Some politicians will still talk of restoring an English birthright of liberty and the swashbuckling self-confidence to rule the waves. Others yearn for the old-fashioned morality which they claim once civilised a savage world or want to look inwards to a story of an enchanted island that can stand alone and isolated against the world.
But England, by Tom Baldwin, the bestselling biographer of Keir Starmer, and Marc Stears, an influential think tank head, unravels the myths that have distorted ideas of this country and provided ammunition for culture warriors from both left and right.
Instead of vainly promising to solve everything all at once, Baldwin and Stears provide clues for how a humbler, less grandiose, set of ideas rooted in real lives can help fix some of the things that have gone so badly wrong in recent years.

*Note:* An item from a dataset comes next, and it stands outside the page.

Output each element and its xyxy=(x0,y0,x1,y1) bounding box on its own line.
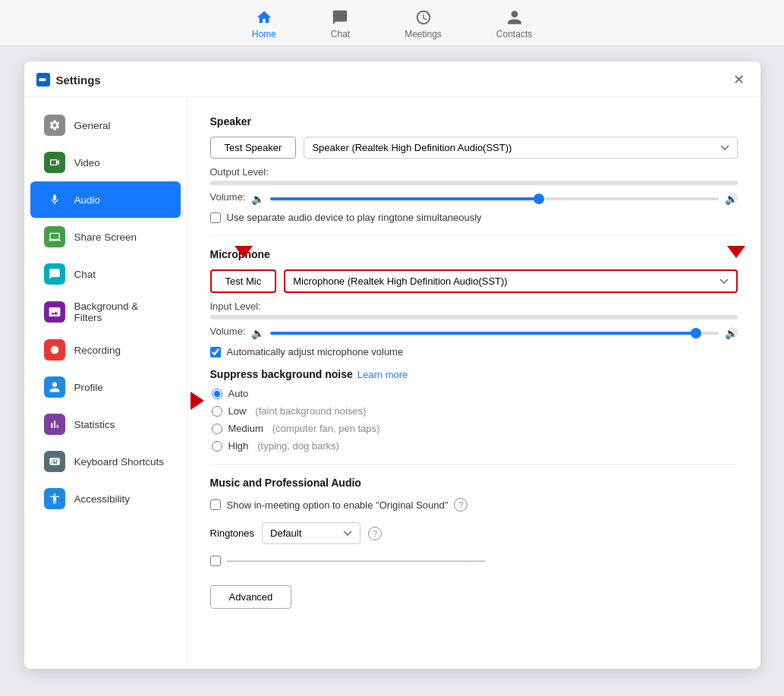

They travel from muddy fields in the Home Counties to the ports of Plymouth and Hull. They visit the old industrial heartland of Wolverhampton, spend weekends in the worn-down seaside resort of Blackpool, then gaze up the gleaming towers of modernity on the edge of London and the dreaming spires of Oxford. Along the way, they speak with many different people who tell stories of England, including politicians Nigel Farage and David Lammy, campaigner Chrisann Jarrett, playwright James Graham and scientist Sarah Gilbert.
What emerges is a startlingly fresh and vivid picture of an old country that belongs to everyone, or at least, to no one in particular.